HUXLEY propped his feet up on his desk and his long legs pumped the tilted chair back and forth. He studied the bulletin before him intently. Major Wellman tamped the freshly laid tobacco into the bowl of his pipe and lit up. He glanced over Huxley’s shoulder. Huxley looked up. “See this, Wellman?”

“I was afraid you’d get around to looking at it sooner or later,” Wellman answered.

“Very interesting report, very interesting. How many days did it take that battalion to reach Foxton?”

“Four.”

“Hmmm.”

“I know what you are thinking, Sam,” the exec said.

Huxley ruffled through the bulletin again. A battalion of the Eighth Marines had taken a grueling forced march from camp to Foxton, some sixty odd miles north.

“Let’s see,” Huxley said. “Concrete highway…mild hills…two meals a day…one ration and one with field kitchen. Bedrolls brought up by motor transport.” He rubbed his chin as he opened his map of North Island and ran his finger from McKay’s Crossing northward. “Should be an interesting hike.”

“It’s a rough one, Sam. Cherokee White lost a lot of men.”

“Let’s see here. Trucks met them at a meadow outside Foxton and drove them back in. Better than sixty miles…heavy combat packs.” He thumbed through the report. He reached for the field phone, tossed the butterfly switch and cranked the handle.

“Pawnee White,” the switchboard answered.

“Get me Colonel Malcolm, Windsor Hotel.”

“Yes sir. Shall I ring you back?” the operator said.

“Right. I’ll get Malcolm’s O.K. Better get Marlin in here to arrange an advance scout unit for bivouacs along the route.

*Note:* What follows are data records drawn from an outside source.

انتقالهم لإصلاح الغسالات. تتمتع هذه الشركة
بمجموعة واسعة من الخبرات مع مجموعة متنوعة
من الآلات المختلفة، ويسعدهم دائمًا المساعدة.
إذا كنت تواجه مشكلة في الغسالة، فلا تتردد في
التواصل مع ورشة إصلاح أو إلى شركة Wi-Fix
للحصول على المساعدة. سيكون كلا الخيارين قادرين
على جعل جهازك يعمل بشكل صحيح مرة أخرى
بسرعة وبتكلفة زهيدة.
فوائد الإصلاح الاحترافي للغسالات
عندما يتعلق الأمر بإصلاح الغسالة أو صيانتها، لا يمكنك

Any other battalions giving it a try?”

“Both Pawnee Red and Blue are moving on it.”

“You knew about this all the time, Wellman.”

“You’d get around to it,” the exec smiled. “Incidentally, you won’t need an advance unit. We can use the same bivouacs the Eighth used.”

Huxley dropped his feet to the floor with a thud. “I don’t think so. We are going to beat them up there by a day.”